- DATA RECORDS:
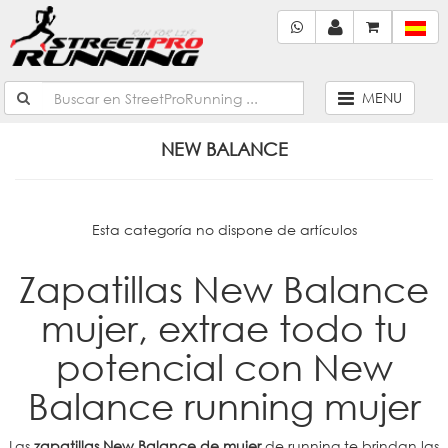
MENU
NEW BALANCE
Esta categoría no dispone de artículos
Zapatillas New Balance
mujer, extrae todo tu
potencial con New
Balance running mujer
Las
zapatillas New Balance de mujer
de running te brindan las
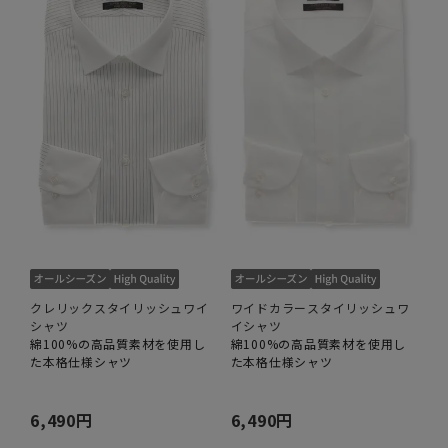
クレリックスタイリッシュワイ
ワイドカラースタイリッシュワ
シャツ
イシャツ
綿100%の高品質素材を使用し
綿100%の高品質素材を使用し
た本格仕様シャツ
た本格仕様シャツ
6,490円
6,490円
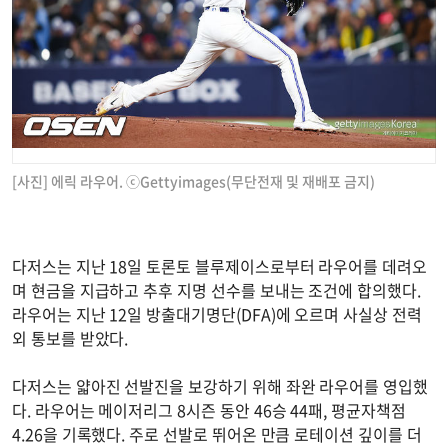
[사진] 에릭 라우어. ⓒGettyimages(무단전재 및 재배포 금지)
다저스는 지난 18일 토론토 블루제이스로부터 라우어를 데려오
며 현금을 지급하고 추후 지명 선수를 보내는 조건에 합의했다.
라우어는 지난 12일 방출대기명단(DFA)에 오르며 사실상 전력
외 통보를 받았다.
다저스는 얇아진 선발진을 보강하기 위해 좌완 라우어를 영입했
다. 라우어는 메이저리그 8시즌 동안 46승 44패, 평균자책점
4.26을 기록했다. 주로 선발로 뛰어온 만큼 로테이션 깊이를 더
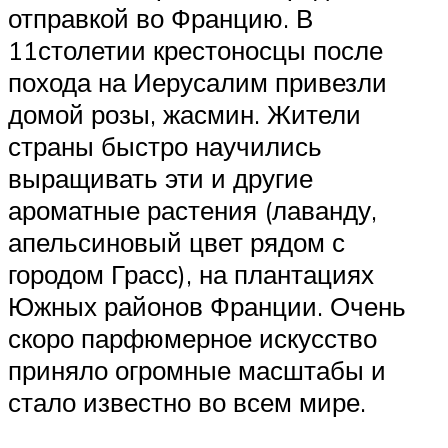
отправкой во Францию. В
11столетии крестоносцы после
похода на Иерусалим привезли
домой розы, жасмин. Жители
страны быстро научились
выращивать эти и другие
ароматные растения (лаванду,
апельсиновый цвет рядом с
городом Грасс), на плантациях
Южных районов Франции. Очень
скоро парфюмерное искусство
приняло огромные масштабы и
стало известно во всем мире.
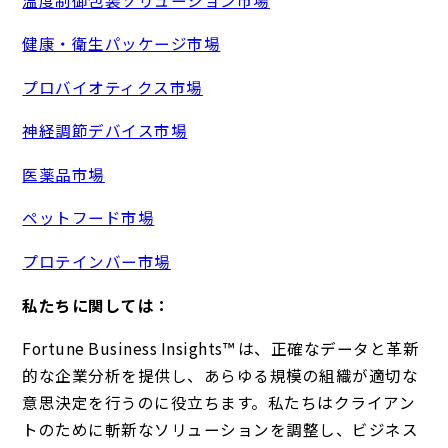
健康・衛生パッケージ市場
プロバイオティクス市場
神経調節デバイス市場
医薬品市場
ペットフード市場
プロテインバー市場
私たちに関しては：
Fortune Business Insights™ は、正確なデータと革新
的な企業分析を提供し、あらゆる規模の組織が適切な
意思決定を行うのに役立ちます。私たちはクライアン
トのために斬新なソリューションを調整し、ビジネス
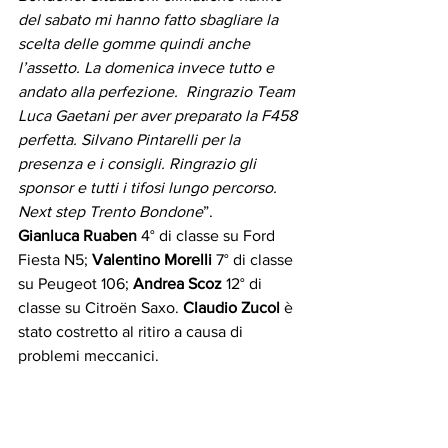
del sabato mi hanno fatto sbagliare la 
scelta delle gomme quindi anche 
l’assetto. La domenica invece tutto e 
andato alla perfezione.  Ringrazio Team 
Luca Gaetani per aver preparato la F458 
perfetta. Silvano Pintarelli per la 
presenza e i consigli. Ringrazio gli 
sponsor e tutti i tifosi lungo percorso.  
Next step Trento Bondone
”.
Gianluca Ruaben
 4° di classe su Ford 
Fiesta N5; 
Valentino Morelli 
7° di classe 
su Peugeot 106; 
Andrea Scoz
 12° di 
classe su Citroën Saxo. 
Claudio Zucol 
è 
stato costretto al ritiro a causa di 
problemi meccanici.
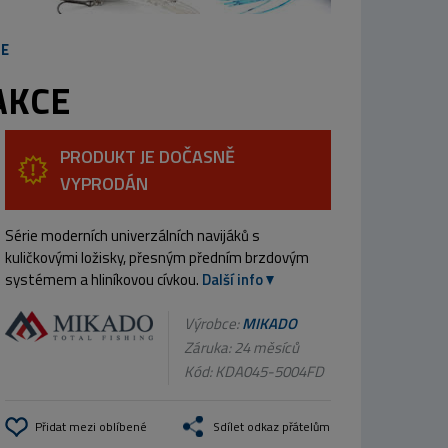
CE
 AKCE
PRODUKT JE DOČASNĚ
VYPRODÁN
Série moderních univerzálních navijáků s
kuličkovými ložisky, přesným předním brzdovým
systémem a hliníkovou cívkou.
Další info
Výrobce:
MIKADO
Záruka: 24 měsíců
Kód:
KDA045-5004FD
Přidat mezi oblíbené
Sdílet odkaz přátelům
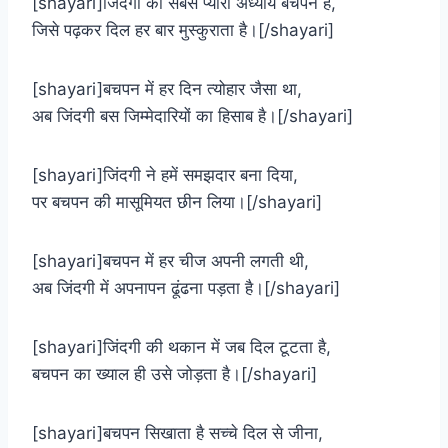
[shayari]जिंदगी का सबसे प्यारा अध्याय बचपन है,
जिसे पढ़कर दिल हर बार मुस्कुराता है।[/shayari]
[shayari]बचपन में हर दिन त्योहार जैसा था,
अब जिंदगी बस जिम्मेदारियों का हिसाब है।[/shayari]
[shayari]जिंदगी ने हमें समझदार बना दिया,
पर बचपन की मासूमियत छीन लिया।[/shayari]
[shayari]बचपन में हर चीज अपनी लगती थी,
अब जिंदगी में अपनापन ढूंढना पड़ता है।[/shayari]
[shayari]जिंदगी की थकान में जब दिल टूटता है,
बचपन का ख्याल ही उसे जोड़ता है।[/shayari]
[shayari]बचपन सिखाता है सच्चे दिल से जीना,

- EXERCISE DETAILS:
Your task is to repeat the data above exactly while excluding the pictures.

- FINISHED EXERCISE:
MENU
NEW BALANCE
Esta categoría no dispone de artículos
Zapatillas New Balance
mujer, extrae todo tu
potencial con New
Balance running mujer
Las
zapatillas New Balance de mujer
de running te brindan las
クレリックスタイリッシュワイ
ワイドカラースタイリッシュワ
シャツ
イシャツ
綿100%の高品質素材を使用し
綿100%の高品質素材を使用し
た本格仕様シャツ
た本格仕様シャツ
6,490円
6,490円
[사진] 에릭 라우어. ⓒGettyimages(무단전재 및 재배포 금지)
다저스는 지난 18일 토론토 블루제이스로부터 라우어를 데려오
며 현금을 지급하고 추후 지명 선수를 보내는 조건에 합의했다.
라우어는 지난 12일 방출대기명단(DFA)에 오르며 사실상 전력
외 통보를 받았다.
다저스는 얇아진 선발진을 보강하기 위해 좌완 라우어를 영입했
다. 라우어는 메이저리그 8시즌 동안 46승 44패, 평균자책점
4.26을 기록했다. 주로 선발로 뛰어온 만큼 로테이션 깊이를 더
отправкой во Францию. В
11столетии крестоносцы после
похода на Иерусалим привезли
домой розы, жасмин. Жители
страны быстро научились
выращивать эти и другие
ароматные растения (лаванду,
апельсиновый цвет рядом с
городом Грасс), на плантациях
Южных районов Франции. Очень
скоро парфюмерное искусство
приняло огромные масштабы и
стало известно во всем мире.
健康・衛生パッケージ市場
プロバイオティクス市場
神経調節デバイス市場
医薬品市場
ペットフード市場
プロテインバー市場
私たちに関しては：
Fortune Business Insights™ は、正確なデータと革新
的な企業分析を提供し、あらゆる規模の組織が適切な
意思決定を行うのに役立ちます。私たちはクライアン
トのために斬新なソリューションを調整し、ビジネス
del sabato mi hanno fatto sbagliare la 
scelta delle gomme quindi anche 
l’assetto. La domenica invece tutto e 
andato alla perfezione.  Ringrazio Team 
Luca Gaetani per aver preparato la F458 
perfetta. Silvano Pintarelli per la 
presenza e i consigli. Ringrazio gli 
sponsor e tutti i tifosi lungo percorso.  
Next step Trento Bondone
”.
Gianluca Ruaben
 4° di classe su Ford 
Fiesta N5; 
Valentino Morelli 
7° di classe 
su Peugeot 106; 
Andrea Scoz
 12° di 
classe su Citroën Saxo. 
Claudio Zucol 
è 
stato costretto al ritiro a causa di 
problemi meccanici.
CE
 AKCE
PRODUKT JE DOČASNĚ
VYPRODÁN
Série moderních univerzálních navijáků s
kuličkovými ložisky, přesným předním brzdovým
systémem a hliníkovou cívkou.
Další info
Výrobce:
MIKADO
Záruka: 24 měsíců
Kód:
KDA045-5004FD
Přidat mezi oblíbené
Sdílet odkaz přátelům
[shayari]जिंदगी का सबसे प्यारा अध्याय बचपन है,
जिसे पढ़कर दिल हर बार मुस्कुराता है।[/shayari]
[shayari]बचपन में हर दिन त्योहार जैसा था,
अब जिंदगी बस जिम्मेदारियों का हिसाब है।[/shayari]
[shayari]जिंदगी ने हमें समझदार बना दिया,
पर बचपन की मासूमियत छीन लिया।[/shayari]
[shayari]बचपन में हर चीज अपनी लगती थी,
अब जिंदगी में अपनापन ढूंढना पड़ता है।[/shayari]
[shayari]जिंदगी की थकान में जब दिल टूटता है,
बचपन का ख्याल ही उसे जोड़ता है।[/shayari]
[shayari]बचपन सिखाता है सच्चे दिल से जीना,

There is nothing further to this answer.